I have data in an array like so:
array([[ 5, 5, 5, 6, 9, 6, 6],
[10, 4, 10, 3, 5, 3, 3],
[10, 3, 10, 4, 5, 3, 4],
[ 9, 6, 8, 8, 10, 6, 9],
[10, 10, 10, 7, 10, 4, 4],
[10, 6, 10, 5, 9, 7, 5],
[ 9, 7, 10, 7, 10, 8, 10],
[ 8, 5, 10, 7, 10, 7, 10],
[ 7, 10, 10, 9, 10, 7, 8]])
I want to sort it by the amount of non-10 values, and I also want to sort it in ascending order for rows, and in descending order of number of 10s:
arr = np.sort(arr, axis=1)
arr = arr[(arr==10).sum(axis=1).argsort()][::-1]
Output:
array([[ 4, 4, 7, 10, 10, 10, 10],
[ 7, 7, 8, 9, 10, 10, 10],
[ 5, 7, 7, 8, 10, 10, 10],
[ 7, 7, 8, 9, 10, 10, 10],
[ 5, 5, 6, 7, 9, 10, 10],
[ 3, 3, 4, 4, 5, 10, 10],
[ 3, 3, 3, 4, 5, 10, 10],
[ 6, 6, 8, 8, 9, 9, 10],
[ 5, 5, 5, 6, 6, 6, 9]])
I want to implement a tie breaker system so that if the amount of 10s the same, it now orders by amount of 9s, then 8s, and so on. Expected output:
array([[ 4, 4, 7, 10, 10, 10, 10],
[ 7, 7, 8, 9, 10, 10, 10],
[ 7, 7, 8, 9, 10, 10, 10],
[ 5, 7, 7, 8, 10, 10, 10],
[ 5, 5, 6, 7, 9, 10, 10],
[ 3, 3, 4, 4, 5, 10, 10],
[ 3, 3, 3, 4, 5, 10, 10],
[ 6, 6, 8, 8, 9, 9, 10],
[ 5, 5, 5, 6, 6, 6, 9]])
CodePudding user response:
You can achieve it with numpy.frompyfunc
.
The basic idea is to construct an array with the same rows, each element of which is a tuple containing the number of 10s, 9s, etc. Then apply numpy.argsort
to this array and get the result.
import numpy as np
arr = np.array([[ 5, 5, 5, 6, 9, 6, 6],
[10, 4, 10, 3, 5, 3, 3],
[10, 3, 10, 4, 5, 3, 4],
[ 9, 6, 8, 8, 10, 6, 9],
[10, 10, 10, 7, 10, 4, 4],
[10, 6, 10, 5, 9, 7, 5],
[ 9, 7, 10, 7, 10, 8, 10],
[ 8, 5, 10, 7, 10, 7, 10],
[ 7, 10, 10, 9, 10, 7, 8]])
arr = np.sort(arr, 1)
keys = sorted(set(arr.ravel()), reverse=True)
def make_tuple(*argv):
return tuple(argv)
ufunc = np.frompyfunc(make_tuple, len(keys), 1)

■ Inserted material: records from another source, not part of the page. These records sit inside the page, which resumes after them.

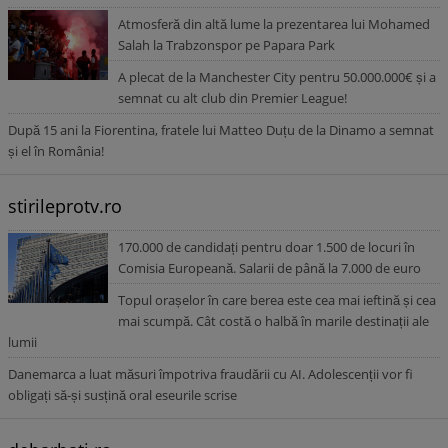
Atmosferă din altă lume la prezentarea lui Mohamed
Salah la Trabzonspor pe Papara Park
A plecat de la Manchester City pentru 50.000.000€ și a
semnat cu alt club din Premier League!
După 15 ani la Fiorentina, fratele lui Matteo Duțu de la Dinamo a semnat
și el în România!
stirileprotv.ro
170.000 de candidați pentru doar 1.500 de locuri în
Comisia Europeană. Salarii de până la 7.000 de euro
Topul orașelor în care berea este cea mai ieftină și cea
mai scumpă. Cât costă o halbă în marile destinații ale
lumii
Danemarca a luat măsuri împotriva fraudării cu AI. Adolescenții vor fi
obligați să-și susțină oral eseurile scrise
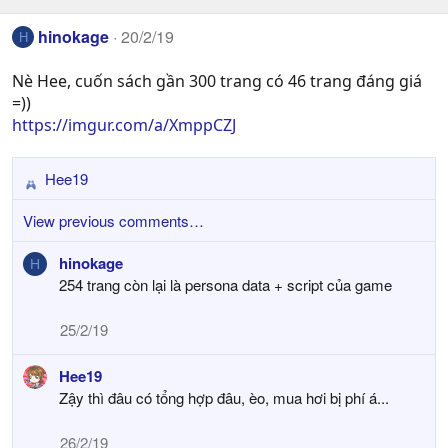
hinokage
20/2/19
H
Nè Hee, cuốn sách gần 300 trang có 46 trang đáng giá
=))
https://imgur.com/a/XmppCZJ
Hee19
R
e
View previous comments…
a
c
hinokage
H
t
254 trang còn lại là persona data + script của game
i
o
25/2/19
n
s
Hee19
:
Zậy thì đâu có tổng hợp đâu, èo, mua hơi bị phí á...
26/2/19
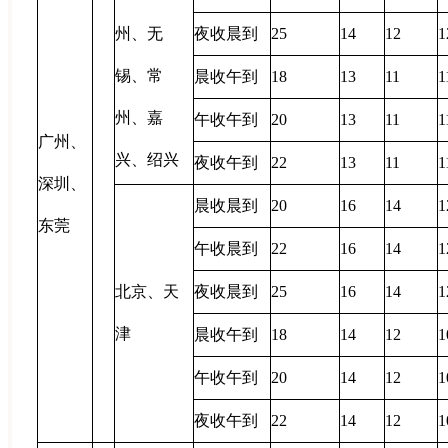
州、无
夜收晨到
25
14
12
1
锡、常
晨收午到
18
13
11
1
州、嘉
午收午到
20
13
11
1
广州、
兴、绍兴
夜收午到
22
13
11
1
深圳、
晨收晨到
20
16
14
1
东莞
午收晨到
22
16
14
1
北京、天
夜收晨到
25
16
14
1
津
晨收午到
18
14
12
1
午收午到
20
14
12
1
夜收午到
22
14
12
1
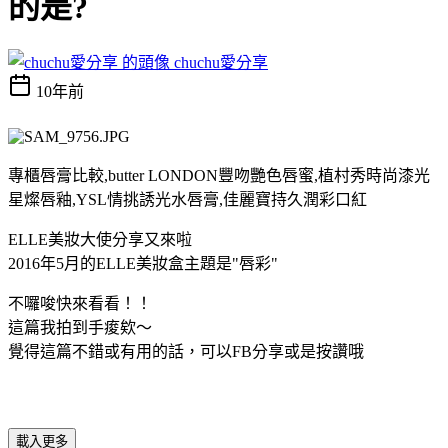
的是?
chuchu愛分享
10年前
專櫃唇膏比較,butter LONDON豐吻艷色唇蜜,植村秀時尚漆光
星燦唇釉,YSL情挑誘光水唇膏,佳麗寶持久潤彩口紅
ELLE美妝大使分享又來啦
2016年5月的ELLE美妝盒主題是"唇彩"
不囉唆快來看看！！
這篇我拍到手痠欸～
覺得這篇不錯或有用的話，可以FB分享或是按讚哦
載入更多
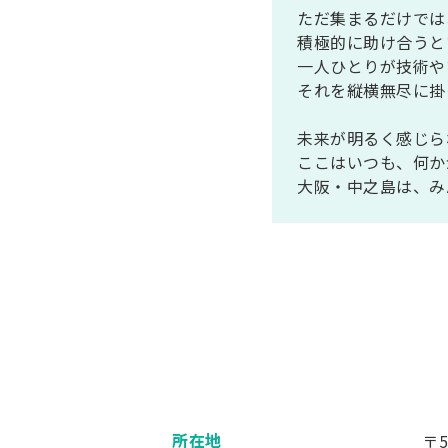
ただ集まるだけでは
積極的に助け合うと
一人ひとりが技術や
それを縦横無尽に掛
未来が明るく感じら
ここはいつも、何か
大阪・中之島は、み
所在地
〒5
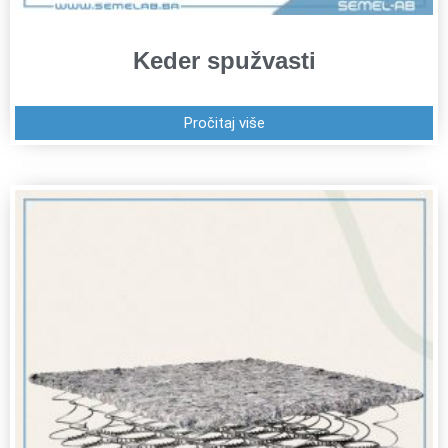
Keder spužvasti
Pročitaj više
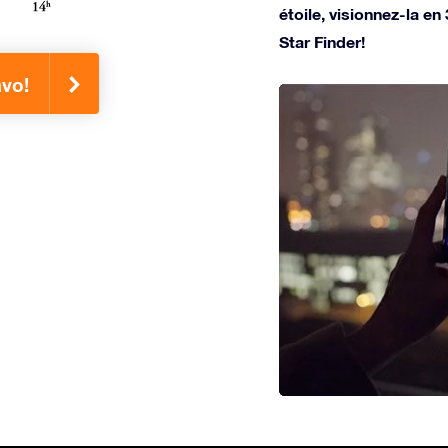
étoile, visionnez-la en
Star Finder!
avo!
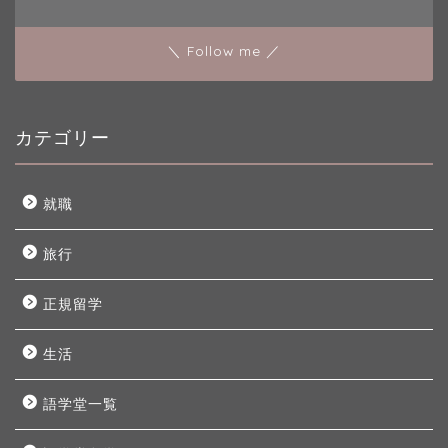
＼ Follow me ／
カテゴリー
就職
旅行
正規留学
生活
語学堂一覧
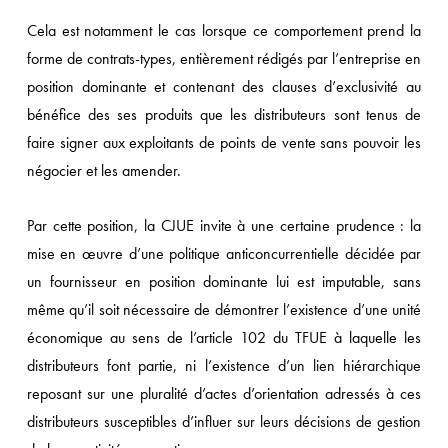
Cela est notamment le cas lorsque ce comportement prend la
forme de contrats-types, entièrement rédigés par l’entreprise en
position dominante et contenant des clauses d’exclusivité au
bénéfice des ses produits que les distributeurs sont tenus de
faire signer aux exploitants de points de vente sans pouvoir les
négocier et les amender.
Par cette position, la CJUE invite à une certaine prudence : la
mise en œuvre d’une politique anticoncurrentielle décidée par
un fournisseur en position dominante lui est imputable, sans
même qu’il soit nécessaire de démontrer l’existence d’une unité
économique au sens de l’article 102 du TFUE à laquelle les
distributeurs font partie, ni l’existence d’un lien hiérarchique
reposant sur une pluralité d’actes d’orientation adressés à ces
distributeurs susceptibles d’influer sur leurs décisions de gestion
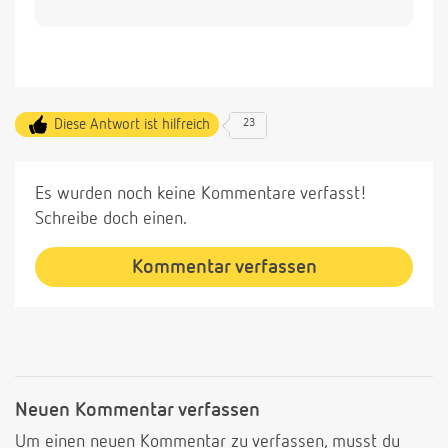
Diese Antwort ist hilfreich
23
Es wurden noch keine Kommentare verfasst!
Schreibe doch einen.
Kommentar verfassen
Neuen Kommentar verfassen
Um einen neuen Kommentar zu verfassen, musst du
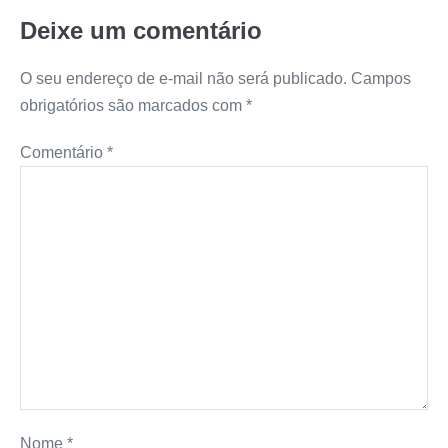
Deixe um comentário
s
b
e
e
L
e
A
o
n
r
i
O seu endereço de e-mail não será publicado.
Campos
obrigatórios são marcados com
*
p
o
g
e
n
Comentário
*
p
k
e
s
k
r
t
Nome
*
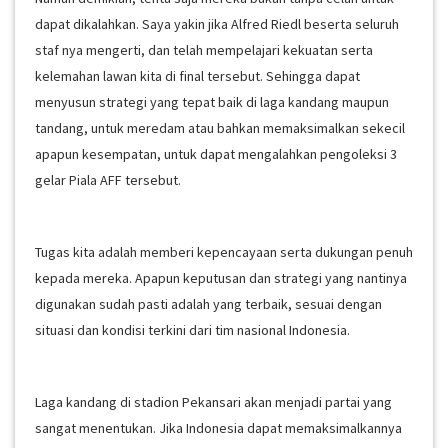
dapat dikalahkan. Saya yakin jika Alfred Riedl beserta seluruh
staf nya mengerti, dan telah mempelajari kekuatan serta
kelemahan lawan kita di final tersebut. Sehingga dapat
menyusun strategi yang tepat baik di laga kandang maupun
tandang, untuk meredam atau bahkan memaksimalkan sekecil
apapun kesempatan, untuk dapat mengalahkan pengoleksi 3
gelar Piala AFF tersebut.
Tugas kita adalah memberi kepencayaan serta dukungan penuh
kepada mereka. Apapun keputusan dan strategi yang nantinya
digunakan sudah pasti adalah yang terbaik, sesuai dengan
situasi dan kondisi terkini dari tim nasional Indonesia.
Laga kandang di stadion Pekansari akan menjadi partai yang
sangat menentukan. Jika Indonesia dapat memaksimalkannya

cnt_array = ufunc(*[(arr == k).sum(1) for k in keys])
result = arr[cnt_array.argsort()[::-1]]
print(result)
# [[ 4 4 7 10 10 10 10]
# [ 7 7 8 9 10 10 10]
# [ 7 7 8 9 10 10 10]
# [ 5 7 7 8 10 10 10]
# [ 5 5 6 7 9 10 10]
# [ 3 3 4 4 5 10 10]
# [ 3 3 3 4 5 10 10]
# [ 6 6 8 8 9 9 10]
# [ 5 5 5 6 6 6 9]]
CodePudding user response:
The simplest way to do that in numpy is to sort by the least important part of the tie-breaker, and progress up to the most important sort criteria.
E.g. if you want to sort by number of 10s, then tie-break by 9s, then tie-break by 8s, then you could do this:
arr = np.sort(arr, axis=1)
arr = arr[(arr==8).sum(axis=1).argsort(kind='stable')]
arr = arr[(arr==9).sum(axis=1).argsort(kind='stable')]
arr = arr[(arr==10).sum(axis=1).argsort(kind='stable')]
arr = arr[::-1]
Keep in mind that you need kind='stable'
on each argsort. This means that if one element appears before another, and they are tied in the current sort criteria, the order will be kept. The default sort method, quicksort, is not stable.